• WORK ITEM
Exactly the lines starting at the line containing "के दौरान किसी" and ending at the line containing "在治療上，呼吸道融合病毒並沒有特效藥，" are to be written out from the listing below, both included.

[Start of section]

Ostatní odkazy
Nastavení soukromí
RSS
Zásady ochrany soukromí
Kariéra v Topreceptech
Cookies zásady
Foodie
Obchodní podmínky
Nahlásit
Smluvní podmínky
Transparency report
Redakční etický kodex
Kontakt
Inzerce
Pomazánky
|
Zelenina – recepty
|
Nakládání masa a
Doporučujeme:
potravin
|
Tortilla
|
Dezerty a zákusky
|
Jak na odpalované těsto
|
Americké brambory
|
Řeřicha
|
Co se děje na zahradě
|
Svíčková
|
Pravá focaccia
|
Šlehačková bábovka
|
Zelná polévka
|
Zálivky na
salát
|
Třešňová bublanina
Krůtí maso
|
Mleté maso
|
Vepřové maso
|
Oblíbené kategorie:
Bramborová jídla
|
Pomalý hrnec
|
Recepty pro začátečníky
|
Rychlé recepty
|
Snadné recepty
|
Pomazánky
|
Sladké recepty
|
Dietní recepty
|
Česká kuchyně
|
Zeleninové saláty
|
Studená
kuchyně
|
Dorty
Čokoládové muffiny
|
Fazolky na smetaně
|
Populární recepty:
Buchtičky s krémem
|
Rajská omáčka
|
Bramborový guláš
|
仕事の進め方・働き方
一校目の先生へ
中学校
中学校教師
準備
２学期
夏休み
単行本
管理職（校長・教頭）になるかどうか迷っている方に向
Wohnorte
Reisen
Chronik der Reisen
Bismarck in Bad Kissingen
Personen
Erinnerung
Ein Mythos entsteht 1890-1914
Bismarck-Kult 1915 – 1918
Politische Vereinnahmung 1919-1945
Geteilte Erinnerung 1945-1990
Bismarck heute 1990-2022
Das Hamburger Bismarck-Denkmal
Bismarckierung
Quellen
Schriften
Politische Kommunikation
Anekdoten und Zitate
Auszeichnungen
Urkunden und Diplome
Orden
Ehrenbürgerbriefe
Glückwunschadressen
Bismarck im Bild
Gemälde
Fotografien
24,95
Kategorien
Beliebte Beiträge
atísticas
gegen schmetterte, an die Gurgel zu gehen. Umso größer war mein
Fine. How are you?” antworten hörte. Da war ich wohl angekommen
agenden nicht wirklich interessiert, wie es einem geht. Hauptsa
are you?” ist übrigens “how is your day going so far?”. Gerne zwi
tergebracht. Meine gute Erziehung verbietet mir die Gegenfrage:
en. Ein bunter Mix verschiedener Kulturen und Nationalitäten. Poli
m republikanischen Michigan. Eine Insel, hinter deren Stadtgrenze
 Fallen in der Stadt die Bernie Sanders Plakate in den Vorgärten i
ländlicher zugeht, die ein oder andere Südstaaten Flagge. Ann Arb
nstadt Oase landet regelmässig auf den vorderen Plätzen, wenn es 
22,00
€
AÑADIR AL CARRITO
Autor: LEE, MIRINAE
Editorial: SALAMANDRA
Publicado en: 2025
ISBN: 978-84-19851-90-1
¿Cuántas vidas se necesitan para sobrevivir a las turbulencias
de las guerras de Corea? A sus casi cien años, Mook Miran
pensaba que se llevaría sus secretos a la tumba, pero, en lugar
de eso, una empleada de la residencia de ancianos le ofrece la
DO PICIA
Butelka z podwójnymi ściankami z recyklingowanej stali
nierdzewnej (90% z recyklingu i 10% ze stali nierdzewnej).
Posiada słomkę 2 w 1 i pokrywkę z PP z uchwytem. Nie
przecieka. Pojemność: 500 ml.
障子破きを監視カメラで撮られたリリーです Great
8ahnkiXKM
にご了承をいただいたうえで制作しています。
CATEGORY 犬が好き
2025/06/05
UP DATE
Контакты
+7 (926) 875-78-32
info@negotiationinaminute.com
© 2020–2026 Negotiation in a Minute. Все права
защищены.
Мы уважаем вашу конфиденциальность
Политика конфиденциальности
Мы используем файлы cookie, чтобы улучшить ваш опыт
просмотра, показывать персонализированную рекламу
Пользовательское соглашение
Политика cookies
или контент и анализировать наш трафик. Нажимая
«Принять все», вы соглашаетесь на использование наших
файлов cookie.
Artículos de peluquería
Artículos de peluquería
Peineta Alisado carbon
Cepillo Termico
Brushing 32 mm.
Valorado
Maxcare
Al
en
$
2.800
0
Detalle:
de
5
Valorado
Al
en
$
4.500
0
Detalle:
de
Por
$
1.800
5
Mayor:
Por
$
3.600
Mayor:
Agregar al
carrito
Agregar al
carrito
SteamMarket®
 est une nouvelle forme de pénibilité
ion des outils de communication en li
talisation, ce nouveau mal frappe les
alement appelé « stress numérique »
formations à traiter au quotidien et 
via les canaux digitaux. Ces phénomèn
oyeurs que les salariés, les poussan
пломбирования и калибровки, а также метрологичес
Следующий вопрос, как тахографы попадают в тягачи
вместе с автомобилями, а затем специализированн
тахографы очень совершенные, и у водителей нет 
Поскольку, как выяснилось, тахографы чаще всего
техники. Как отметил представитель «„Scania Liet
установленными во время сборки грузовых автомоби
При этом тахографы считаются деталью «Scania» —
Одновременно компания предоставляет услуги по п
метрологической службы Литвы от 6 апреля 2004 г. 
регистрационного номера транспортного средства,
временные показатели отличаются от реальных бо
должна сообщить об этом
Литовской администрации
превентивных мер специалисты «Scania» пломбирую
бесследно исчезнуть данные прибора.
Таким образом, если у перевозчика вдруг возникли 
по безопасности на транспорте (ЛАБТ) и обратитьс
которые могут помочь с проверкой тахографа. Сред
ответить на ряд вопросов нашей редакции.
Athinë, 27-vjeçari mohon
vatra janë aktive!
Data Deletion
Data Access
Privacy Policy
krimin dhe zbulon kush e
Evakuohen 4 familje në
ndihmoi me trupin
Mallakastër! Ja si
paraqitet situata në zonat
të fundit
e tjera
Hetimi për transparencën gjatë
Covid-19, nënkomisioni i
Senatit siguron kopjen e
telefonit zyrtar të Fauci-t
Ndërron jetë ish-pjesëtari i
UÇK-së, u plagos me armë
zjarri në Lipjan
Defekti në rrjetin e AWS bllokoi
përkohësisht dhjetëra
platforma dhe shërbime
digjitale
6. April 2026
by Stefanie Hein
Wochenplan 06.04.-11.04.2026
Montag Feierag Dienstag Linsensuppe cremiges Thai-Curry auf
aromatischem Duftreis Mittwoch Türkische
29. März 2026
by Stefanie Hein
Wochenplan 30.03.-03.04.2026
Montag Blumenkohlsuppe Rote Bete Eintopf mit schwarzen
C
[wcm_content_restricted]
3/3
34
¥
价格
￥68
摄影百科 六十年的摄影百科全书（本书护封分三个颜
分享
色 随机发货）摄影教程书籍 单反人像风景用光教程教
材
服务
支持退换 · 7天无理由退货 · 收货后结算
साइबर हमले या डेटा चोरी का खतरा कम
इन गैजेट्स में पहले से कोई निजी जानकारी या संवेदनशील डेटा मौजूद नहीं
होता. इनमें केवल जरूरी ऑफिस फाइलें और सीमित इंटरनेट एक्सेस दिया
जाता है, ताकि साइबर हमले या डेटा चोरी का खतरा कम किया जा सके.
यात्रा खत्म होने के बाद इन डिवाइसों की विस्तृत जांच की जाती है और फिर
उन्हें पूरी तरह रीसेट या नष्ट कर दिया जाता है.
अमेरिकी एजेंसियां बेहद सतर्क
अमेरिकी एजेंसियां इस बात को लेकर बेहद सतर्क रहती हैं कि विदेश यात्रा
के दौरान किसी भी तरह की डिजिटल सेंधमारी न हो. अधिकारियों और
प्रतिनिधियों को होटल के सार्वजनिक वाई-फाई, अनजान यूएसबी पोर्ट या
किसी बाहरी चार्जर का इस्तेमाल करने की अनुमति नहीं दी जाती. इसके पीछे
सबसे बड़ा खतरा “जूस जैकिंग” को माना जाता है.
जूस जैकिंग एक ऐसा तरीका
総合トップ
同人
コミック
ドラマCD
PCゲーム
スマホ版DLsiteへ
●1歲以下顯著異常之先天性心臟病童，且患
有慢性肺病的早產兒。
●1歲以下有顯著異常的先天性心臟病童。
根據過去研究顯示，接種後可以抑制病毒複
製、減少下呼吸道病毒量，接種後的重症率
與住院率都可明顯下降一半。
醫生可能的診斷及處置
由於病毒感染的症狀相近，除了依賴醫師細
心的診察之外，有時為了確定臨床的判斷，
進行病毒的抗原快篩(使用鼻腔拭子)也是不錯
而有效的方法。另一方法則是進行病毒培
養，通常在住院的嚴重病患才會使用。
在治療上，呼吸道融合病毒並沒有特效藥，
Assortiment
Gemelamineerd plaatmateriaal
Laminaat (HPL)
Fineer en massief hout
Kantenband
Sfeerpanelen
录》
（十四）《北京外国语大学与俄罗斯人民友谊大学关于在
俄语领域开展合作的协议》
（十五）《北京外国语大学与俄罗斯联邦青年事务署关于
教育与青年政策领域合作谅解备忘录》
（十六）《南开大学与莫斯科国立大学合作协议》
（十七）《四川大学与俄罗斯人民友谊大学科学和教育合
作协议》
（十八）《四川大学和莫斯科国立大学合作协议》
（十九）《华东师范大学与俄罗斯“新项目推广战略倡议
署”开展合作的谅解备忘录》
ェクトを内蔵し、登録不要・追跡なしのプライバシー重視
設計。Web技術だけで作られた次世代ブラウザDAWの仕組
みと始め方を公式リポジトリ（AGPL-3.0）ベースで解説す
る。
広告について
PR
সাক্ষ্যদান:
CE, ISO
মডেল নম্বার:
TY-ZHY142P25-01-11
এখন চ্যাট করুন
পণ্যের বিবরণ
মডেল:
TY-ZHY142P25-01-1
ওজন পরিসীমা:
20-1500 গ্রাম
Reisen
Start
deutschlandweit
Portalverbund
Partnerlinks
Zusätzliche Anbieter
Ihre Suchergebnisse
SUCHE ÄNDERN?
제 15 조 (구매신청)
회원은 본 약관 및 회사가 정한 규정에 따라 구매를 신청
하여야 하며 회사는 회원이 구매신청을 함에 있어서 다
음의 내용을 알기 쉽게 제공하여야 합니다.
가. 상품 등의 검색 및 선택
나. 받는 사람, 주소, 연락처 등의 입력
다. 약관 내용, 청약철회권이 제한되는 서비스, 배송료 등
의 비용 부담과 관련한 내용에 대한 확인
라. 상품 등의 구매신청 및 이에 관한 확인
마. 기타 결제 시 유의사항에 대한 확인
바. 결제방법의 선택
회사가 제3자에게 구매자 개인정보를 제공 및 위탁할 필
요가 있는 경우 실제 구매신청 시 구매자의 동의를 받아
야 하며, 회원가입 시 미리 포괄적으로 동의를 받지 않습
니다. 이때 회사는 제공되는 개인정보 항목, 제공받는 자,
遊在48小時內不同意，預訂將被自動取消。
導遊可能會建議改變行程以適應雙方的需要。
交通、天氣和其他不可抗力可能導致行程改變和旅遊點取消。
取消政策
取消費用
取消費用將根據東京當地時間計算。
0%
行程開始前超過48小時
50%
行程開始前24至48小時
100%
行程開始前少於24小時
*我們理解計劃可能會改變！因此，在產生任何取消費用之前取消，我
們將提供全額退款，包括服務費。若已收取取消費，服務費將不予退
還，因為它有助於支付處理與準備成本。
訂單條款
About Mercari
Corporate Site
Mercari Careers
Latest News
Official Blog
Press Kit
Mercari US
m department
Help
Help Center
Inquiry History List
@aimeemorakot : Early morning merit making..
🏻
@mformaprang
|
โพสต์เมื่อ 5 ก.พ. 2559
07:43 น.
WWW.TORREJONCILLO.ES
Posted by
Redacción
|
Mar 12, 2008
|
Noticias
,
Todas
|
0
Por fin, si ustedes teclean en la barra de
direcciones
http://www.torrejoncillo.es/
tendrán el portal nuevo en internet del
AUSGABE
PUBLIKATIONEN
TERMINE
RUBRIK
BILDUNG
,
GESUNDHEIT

[End of section]

• TASK RESPONSE
के दौरान किसी भी तरह की डिजिटल सेंधमारी न हो. अधिकारियों और
प्रतिनिधियों को होटल के सार्वजनिक वाई-फाई, अनजान यूएसबी पोर्ट या
किसी बाहरी चार्जर का इस्तेमाल करने की अनुमति नहीं दी जाती. इसके पीछे
सबसे बड़ा खतरा “जूस जैकिंग” को माना जाता है.
जूस जैकिंग एक ऐसा तरीका
総合トップ
同人
コミック
ドラマCD
PCゲーム
スマホ版DLsiteへ
●1歲以下顯著異常之先天性心臟病童，且患
有慢性肺病的早產兒。
●1歲以下有顯著異常的先天性心臟病童。
根據過去研究顯示，接種後可以抑制病毒複
製、減少下呼吸道病毒量，接種後的重症率
與住院率都可明顯下降一半。
醫生可能的診斷及處置
由於病毒感染的症狀相近，除了依賴醫師細
心的診察之外，有時為了確定臨床的判斷，
進行病毒的抗原快篩(使用鼻腔拭子)也是不錯
而有效的方法。另一方法則是進行病毒培
養，通常在住院的嚴重病患才會使用。
在治療上，呼吸道融合病毒並沒有特效藥，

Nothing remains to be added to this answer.